=== What to do ===
All lines with the word "الشحن" must be pulled from the entries below.

• • • • •

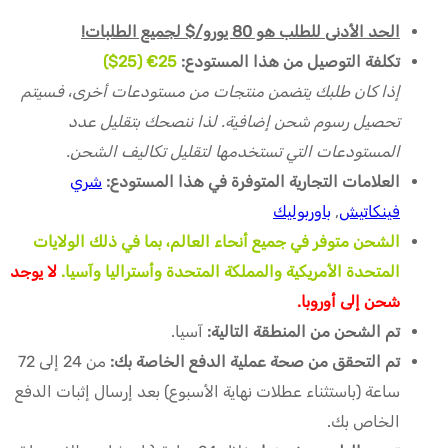
الحد الأدنى للطلب هو 80 يورو/$ لجميع الطلبات!
تكلفة التوصيل من هذا المستودع:
25
€ (25$)
إذا كان طلبك يتضمن منتجات من مستودعات أخرى، فسيتم
تحصيل رسوم شحن إضافية. لذا ننصحك بتقليل عدد
المستودعات التي تستخدمها لتقليل تكاليف الشحن.
العلامات التجارية المتوفرة في هذا المستودع:
شري
فينكاتيش
,
باوربوليك
الشحن متوفر في جميع أنحاء العالم، بما في ذلك الولايات
المتحدة الأمريكية والمملكة المتحدة وأستراليا وآسيا.
لا يوجد
شحن إلى أوروبا.
تم الشحن من المنطقة التالية:
آسيا.
تم التحقق من صحة عملية الدفع الخاصة بك:
من 24 إلى 72
ساعة (باستثناء عطلات نهاية الأسبوع) بعد إرسال إثبات الدفع
الخاص بك.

• • • • •

=== Completed exercise ===
المستودعات التي تستخدمها لتقليل تكاليف الشحن.
الشحن متوفر في جميع أنحاء العالم، بما في ذلك الولايات
تم الشحن من المنطقة التالية:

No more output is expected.